Create a Spark Session

In [None]:
from pyspark.sql import SparkSession

spark = SparkSession \
    .builder \
    .appName("Pipeline") \
    .master('local[3]') \
    .getOrCreate()

MLlib standardizes APIs for machine learning algorithms to make it easier to combine multiple algorithms into a single pipeline, or workflow. 

1. DataFrame: This ML API uses DataFrame from Spark SQL as an ML dataset, which can hold a variety of data types. E.g., a DataFrame could have different columns storing text, feature vectors, true labels, and predictions.

2. Transformer: A Transformer is an algorithm which can transform one DataFrame into another DataFrame. E.g., an ML model is a Transformer which transforms a DataFrame with features into a DataFrame with predictions.

3. Estimator: An Estimator is an algorithm which can be fit on a DataFrame to produce a Transformer.

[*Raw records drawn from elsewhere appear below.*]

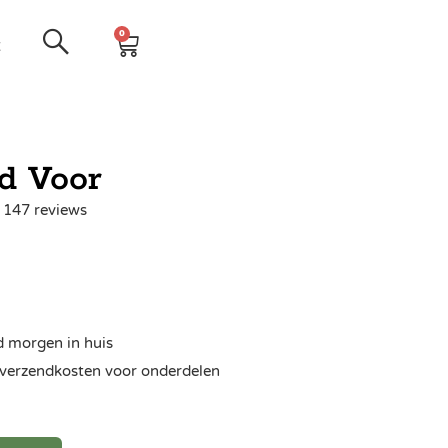
0
t
d Voor
| 147 reviews
d morgen in huis
ra verzendkosten voor onderdelen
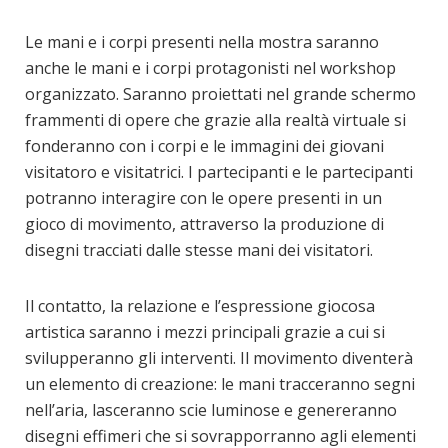
Le mani e i corpi presenti nella mostra saranno
anche le mani e i corpi protagonisti nel workshop
organizzato. Saranno proiettati nel grande schermo
frammenti di opere che grazie alla realtà virtuale si
fonderanno con i corpi e le immagini dei giovani
visitatoro e visitatrici. I partecipanti e le partecipanti
potranno interagire con le opere presenti in un
gioco di movimento, attraverso la produzione di
disegni tracciati dalle stesse mani dei visitatori.
Il contatto, la relazione e l’espressione giocosa
artistica saranno i mezzi principali grazie a cui si
svilupperanno gli interventi. Il movimento diventerà
un elemento di creazione: le mani tracceranno segni
nell’aria, lasceranno scie luminose e genereranno
disegni effimeri che si sovrapporranno agli elementi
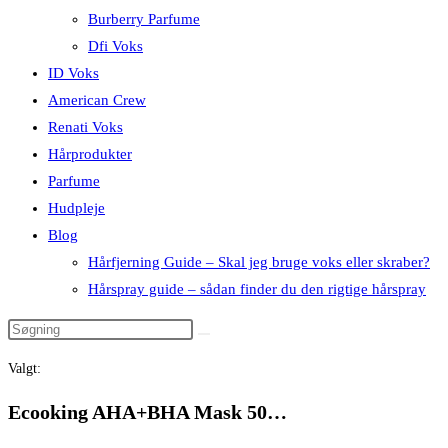
Burberry Parfume
Dfi Voks
ID Voks
American Crew
Renati Voks
Hårprodukter
Parfume
Hudpleje
Blog
Hårfjerning Guide – Skal jeg bruge voks eller skraber?
Hårspray guide – sådan finder du den rigtige hårspray
Valgt:
Ecooking AHA+BHA Mask 50…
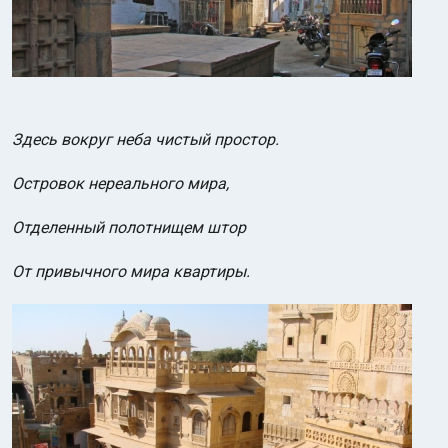
Здесь вокруг неба чистый простор.
Островок нереального мира,
Отделенный полотнищем штор
От привычного мира квартиры.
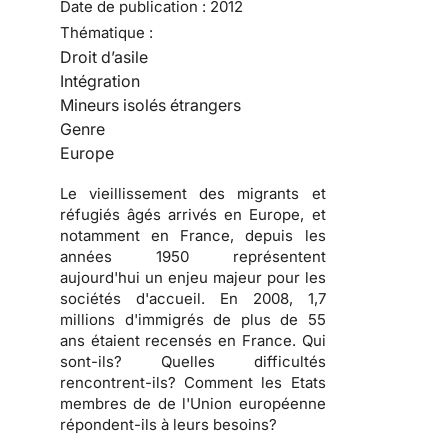
Date de publication :
2012
Thématique :
Droit d’asile
Intégration
Mineurs isolés étrangers
Genre
Europe
Le vieillissement des migrants et
réfugiés âgés arrivés en Europe, et
notamment en France, depuis les
années 1950 représentent
aujourd'hui un enjeu majeur pour les
sociétés d'accueil. En 2008, 1,7
millions d'immigrés de plus de 55
ans étaient recensés en France. Qui
sont-ils? Quelles difficultés
rencontrent-ils? Comment les Etats
membres de de l'Union européenne
répondent-ils à leurs besoins?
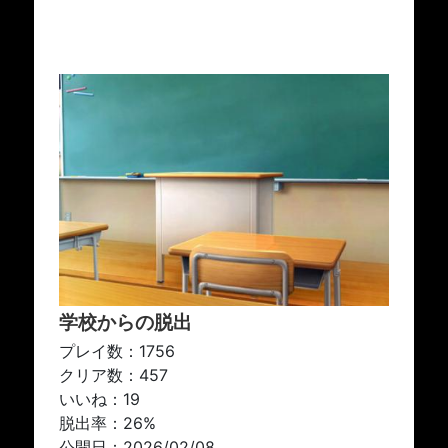
学校からの脱出
プレイ数：1756
クリア数：457
いいね：19
脱出率：26%
公開日：2026/02/08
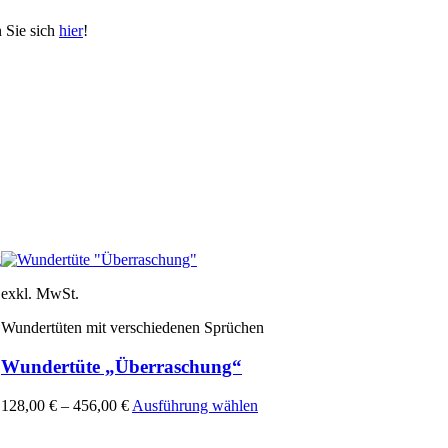
n Sie sich
hier
!
g
exkl. MwSt.
Wundertüten mit verschiedenen Sprüchen
Wundertüte „Überraschung“
Dieses
128,00
€
–
456,00
€
Ausführung wählen
Produkt
weist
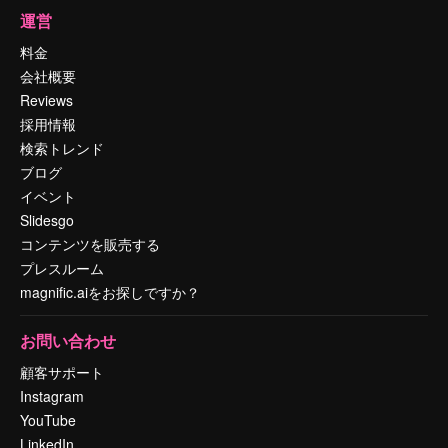
運営
料金
会社概要
Reviews
採用情報
検索トレンド
ブログ
イベント
Slidesgo
コンテンツを販売する
プレスルーム
magnific.aiをお探しですか？
お問い合わせ
顧客サポート
Instagram
YouTube
LinkedIn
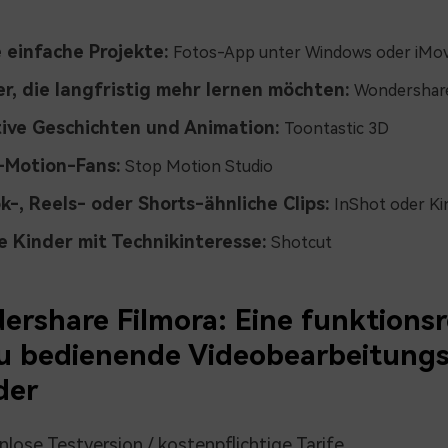
 einfache Projekte:
Fotos-App unter Windows oder iMov
er, die langfristig mehr lernen möchten:
Wondershare
tive Geschichten und Animation:
Toontastic 3D
-Motion-Fans:
Stop Motion Studio
k-, Reels- oder Shorts-ähnliche Clips:
InShot oder Ki
e Kinder mit Technikinteresse:
Shotcut
rshare Filmora: Eine funktionsr
zu bedienende Videobearbeitung
der
lose Testversion / kostenpflichtige Tarife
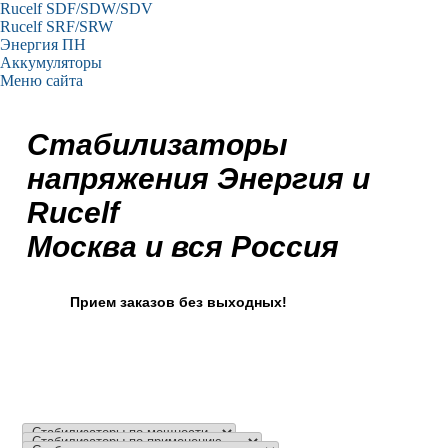
Rucelf SDF/SDW/SDV
Rucelf SRF/SRW
Энергия ПН
Аккумуляторы
Меню сайта
Стабилизаторы
напряжения Энергия и
Rucelf
Москва и вся Россия
Прием заказов без выходных!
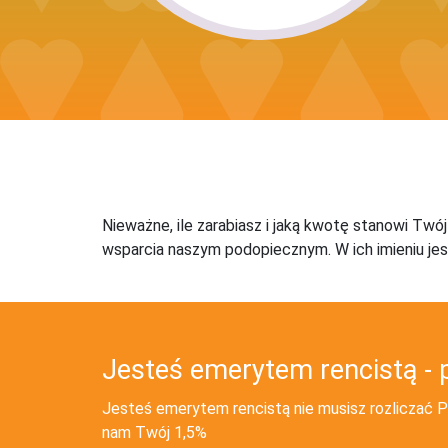
Nieważne, ile zarabiasz i jaką kwotę stanowi Twó
wsparcia naszym podopiecznym. W ich imieniu jes
Jesteś emerytem rencistą - 
Jesteś emerytem rencistą nie musisz rozliczać PI
nam Twój 1,5%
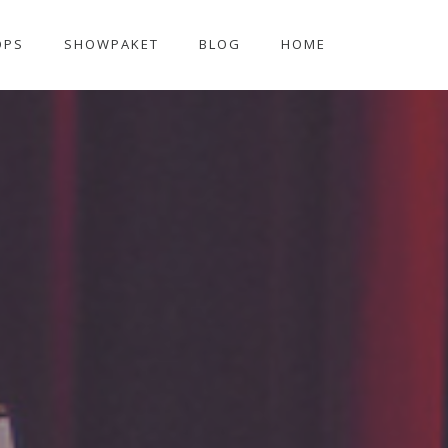
OPS
SHOWPAKET
BLOG
HOME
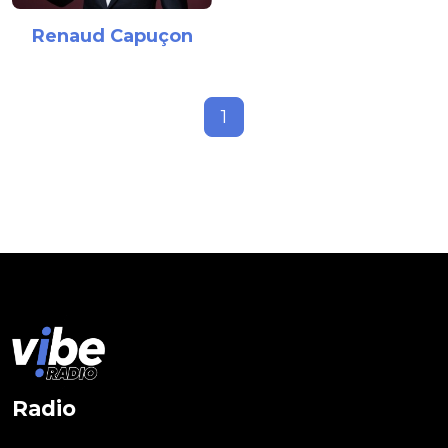
Renaud Capuçon
1
Radio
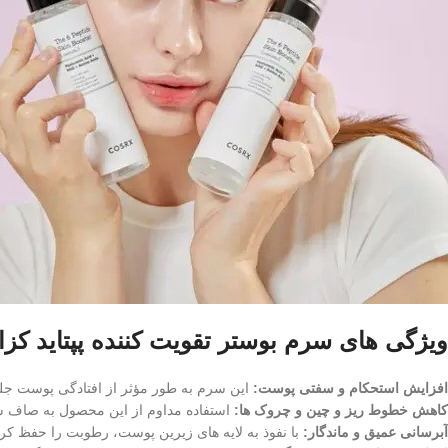
ویژگی های سرم بوستر تقویت کننده پپتاید ک
افزایش استحکام و سفتی پوست:
این سرم به طور مؤثر از افتادگی پوست جلو
کاهش خطوط ریز و چین و چروک‌ ها:
استفاده مداوم از این محصول به صاف ش
آبرسانی عمیق و ماندگار:
با نفوذ به لایه‌ های زیرین پوست، رطوبت را حفظ کر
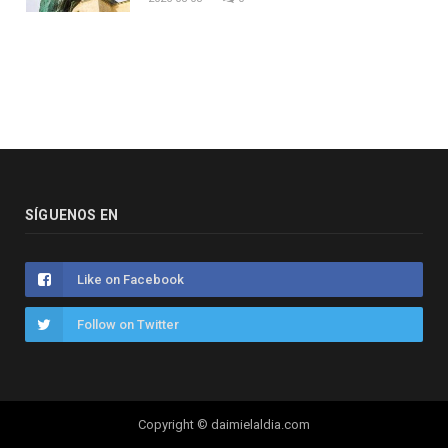
SÍGUENOS EN
Like on Facebook
Follow on Twitter
Copyright © daimielaldia.com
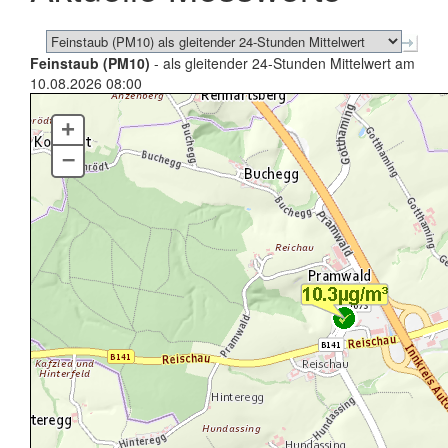
Feinstaub (PM10)
- als gleitender 24-Stunden Mittelwert am
10.08.2026 08:00
+
–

E.g., a learning algorithm is an Estimator which trains on a DataFrame and produces a model.

4. Pipeline: A Pipeline chains multiple Transformers and Estimators together to specify an ML workflow.

5. Parameter: All Transformers and Estimators now share a common API for specifying parameters.

##### Dataframe
Create a Dataframe comprising a sentence, an identification value and a sentiment value (0:negative and 1:positive)

In [None]:
training = spark.createDataFrame([
     (0, 'i like apple pie for dessert', 1.0),
     (1, 'i dont drive fast cars', 0.0),
     (2, 'data science is fun', 1.0),
     (3, 'chocolate is not my favorite', 0.0),
     (4, 'my favorite movie is predator', 1.0)],
     ['id', 'text', 'label'])

Import the relevant pyspark packages <br>
1. Pipeline : To create a Training and Testing Pipeline.
2. Tokenizer : To create tokens from the sentence by converting the input string to lowercase and then splits it by white spaces.
3. HashingTF : To generate features from the tokens by Mapping a sequence of terms to their term frequencies using the hashing trick.
4. Logistic Regression : For training a classifier

In [None]:
from pyspark.ml import Pipeline
from pyspark.ml.classification import LogisticRegression
from pyspark.ml.feature import HashingTF, Tokenizer

##### Pipeline Components

1. Transformers: A Transformer is an abstraction that includes feature transformers and learned models. Technically, a Transformer implements a method transform(), which converts one DataFrame into another, generally by appending one or more columns.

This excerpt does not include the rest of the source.